Yeah, there’s more crazy fantasy where that came from, or at least a couple more giant versions of animals (snake, bat), but mostly this stays true to the description Guy Ritchie’s King Arthur. Like he did with Sherlock Holmes, he recasts Arthur (Charlie Hunnam, GREEN STREET HOOLIGANS) as a streetwise brawler. He was sent away (like Superman) but in a boat (like Willow) to avoid being killed by his evil uncle Vortigern (Jude Law, eXistenZ), but also he witnesses his father being murdered (like Batman) and then grew up in a brothel (like Richard Pryor). In adulthood, we first meet him having just avenged some vikings who (at the very least) beat up one of the ladies. I’d like to think he’s just a loyal family member and not their pimp. 

Anyway, he’s been hustling since childhood, and some of the future knights of the Round Table are currently his “lads,” with nicknames like Wet Stick and Back Lack. Also he learned to fight from Kung Fu George (Tom Wu, OUT FOR A KILL, BELLY OF THE BEAST, THE TOURNAMENT), so there’s a combination aging/training montage.

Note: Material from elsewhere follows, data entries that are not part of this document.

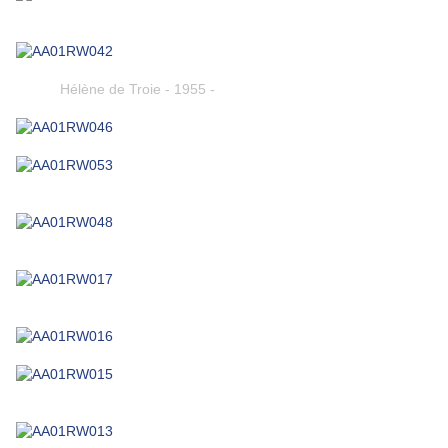
Hélène de Troie - 1955 -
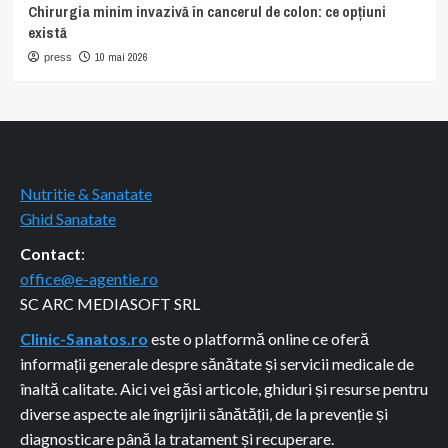
Chirurgia minim invazivă în cancerul de colon: ce opțiuni
există
10 mai 2026
press
Nutritie & Sanatate
Ghid Sanatate
Contact
:
office@e-agentie.ro
SC ARC MEDIASOFT SRL
Clinic-Sanatos.ro
este o platformă online ce oferă
informații generale despre sănătate și servicii medicale de
înaltă calitate. Aici vei găsi articole, ghiduri și resurse pentru
diverse aspecte ale îngrijirii sănătății, de la prevenție și
diagnosticare până la tratament și recuperare.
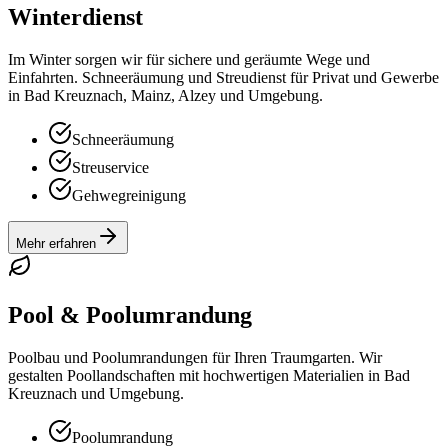
Winterdienst
Im Winter sorgen wir für sichere und geräumte Wege und
Einfahrten. Schneeräumung und Streudienst für Privat und Gewerbe
in Bad Kreuznach, Mainz, Alzey und Umgebung.
Schneeräumung
Streuservice
Gehwegreinigung
Mehr erfahren
Pool & Poolumrandung
Poolbau und Poolumrandungen für Ihren Traumgarten. Wir
gestalten Poollandschaften mit hochwertigen Materialien in Bad
Kreuznach und Umgebung.
Poolumrandung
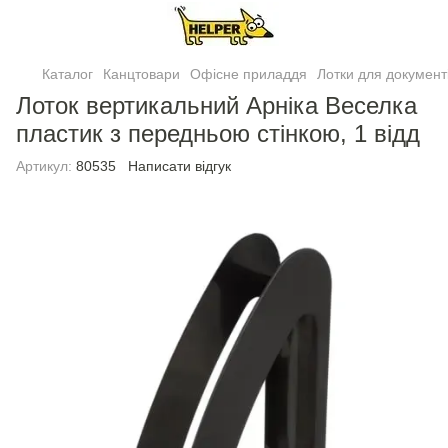
Каталог
Канцтовари
Офісне приладдя
Лотки для документ
Лоток вертикальний Арніка Веселка
пластик з передньою стiнкою, 1 відд
Артикул:
80535
Написати відгук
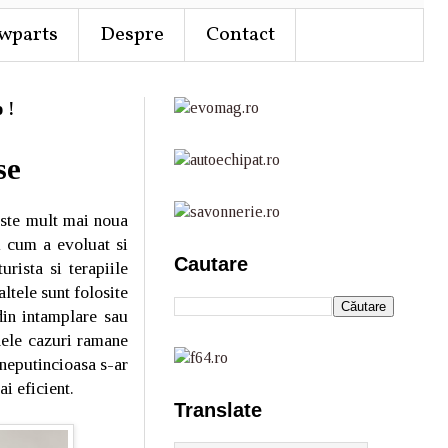
wparts
Despre
Contact
 !
se
este mult mai noua
m cum a evoluat si
Cautare
rista si terapiile
ltele sunt folosite
din intamplare sau
nele cazuri ramane
 neputincioasa s-ar
i eficient.
Translate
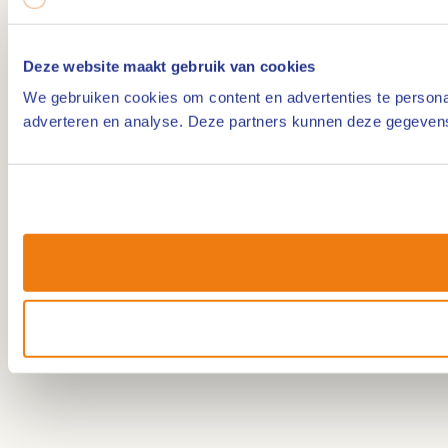
Deze website maakt gebruik van cookies
We gebruiken cookies om content en advertenties te personal
adverteren en analyse. Deze partners kunnen deze gegevens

Many will find LEGEND OF THE SWORD unbearably obnoxious for the exact reasons I found it fresh. Ritchie doesn’t see any reason not to Ritchie it up with hyperactive montages and time jumps, fast, slangy dialogue and storytelling gimmicks like skipping forward to the elite knights turning their noses up to Arthur while he’s still predicting that that’s what they’ll do when he goes to them. Ritchie’s Arthur also follows a very current ideal of burly male style: the shaved on the sides, pomaded on the top hair with the lumberjack beard, a wool lined jacket that Ryan Gosling might wear – surprisingly no tattoos or twirly mustaches though.

The brothel gets raided by the Blacklegs – cops who wear cool metal masks – because it turns out the vikings were protected by the king. Diplomatic immunity! He makes a run for it (jumping across roof tops but sadly not quite parkour) but gets stopped and carded (they check for a brand on his wrist) and shipped off on a boatload of men who have to try to pull the sword out of the stone.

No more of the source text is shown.